=== WHAT THIS TASK INVOLVES ===
Copy out the line bearing "Suivez-nous" and all the lines after it, to the very end of the material below, exactly as written.

=== MATERIAL PROVIDED ===

---------------

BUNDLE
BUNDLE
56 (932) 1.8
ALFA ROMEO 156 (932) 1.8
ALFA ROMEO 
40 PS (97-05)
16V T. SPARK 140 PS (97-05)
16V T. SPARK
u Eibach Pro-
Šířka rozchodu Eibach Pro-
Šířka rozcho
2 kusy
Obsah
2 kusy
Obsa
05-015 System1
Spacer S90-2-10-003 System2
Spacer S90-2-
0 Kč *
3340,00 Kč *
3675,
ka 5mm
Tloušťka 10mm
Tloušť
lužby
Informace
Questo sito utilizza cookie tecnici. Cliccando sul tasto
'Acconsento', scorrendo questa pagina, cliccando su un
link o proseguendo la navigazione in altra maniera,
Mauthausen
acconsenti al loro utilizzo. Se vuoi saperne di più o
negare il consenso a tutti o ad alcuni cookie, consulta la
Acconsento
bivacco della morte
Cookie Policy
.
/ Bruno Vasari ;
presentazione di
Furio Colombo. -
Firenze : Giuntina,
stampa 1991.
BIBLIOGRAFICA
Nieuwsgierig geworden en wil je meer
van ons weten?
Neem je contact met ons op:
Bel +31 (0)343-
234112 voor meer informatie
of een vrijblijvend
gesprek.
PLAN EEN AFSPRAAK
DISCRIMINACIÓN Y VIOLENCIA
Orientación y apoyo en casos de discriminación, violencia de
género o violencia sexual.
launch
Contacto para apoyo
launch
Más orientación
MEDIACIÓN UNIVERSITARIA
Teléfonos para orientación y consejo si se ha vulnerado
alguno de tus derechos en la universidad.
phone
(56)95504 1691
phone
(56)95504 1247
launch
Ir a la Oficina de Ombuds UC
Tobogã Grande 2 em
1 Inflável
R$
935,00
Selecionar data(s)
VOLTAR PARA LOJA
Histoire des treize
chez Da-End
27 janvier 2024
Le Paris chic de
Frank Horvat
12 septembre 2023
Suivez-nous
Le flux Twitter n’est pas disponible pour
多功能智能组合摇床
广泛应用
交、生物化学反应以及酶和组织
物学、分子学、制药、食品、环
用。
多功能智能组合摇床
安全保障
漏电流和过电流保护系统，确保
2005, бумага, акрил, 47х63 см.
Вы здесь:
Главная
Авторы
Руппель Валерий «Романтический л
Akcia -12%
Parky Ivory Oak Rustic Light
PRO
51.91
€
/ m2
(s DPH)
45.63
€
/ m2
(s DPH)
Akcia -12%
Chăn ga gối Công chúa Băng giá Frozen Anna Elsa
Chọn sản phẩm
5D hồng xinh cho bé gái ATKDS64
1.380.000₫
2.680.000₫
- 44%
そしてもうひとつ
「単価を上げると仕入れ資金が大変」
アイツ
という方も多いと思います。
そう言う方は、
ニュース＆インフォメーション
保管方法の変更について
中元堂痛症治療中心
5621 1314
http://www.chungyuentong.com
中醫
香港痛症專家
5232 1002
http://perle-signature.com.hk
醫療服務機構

---------------

=== ANSWER SPACE ===
Suivez-nous
Le flux Twitter n’est pas disponible pour
多功能智能组合摇床
广泛应用
交、生物化学反应以及酶和组织
物学、分子学、制药、食品、环
用。
多功能智能组合摇床
安全保障
漏电流和过电流保护系统，确保
2005, бумага, акрил, 47х63 см.
Вы здесь:
Главная
Авторы
Руппель Валерий «Романтический л
Akcia -12%
Parky Ivory Oak Rustic Light
PRO
51.91
€
/ m2
(s DPH)
45.63
€
/ m2
(s DPH)
Akcia -12%
Chăn ga gối Công chúa Băng giá Frozen Anna Elsa
Chọn sản phẩm
5D hồng xinh cho bé gái ATKDS64
1.380.000₫
2.680.000₫
- 44%
そしてもうひとつ
「単価を上げると仕入れ資金が大変」
アイツ
という方も多いと思います。
そう言う方は、
ニュース＆インフォメーション
保管方法の変更について
中元堂痛症治療中心
5621 1314
http://www.chungyuentong.com
中醫
香港痛症專家
5232 1002
http://perle-signature.com.hk
醫療服務機構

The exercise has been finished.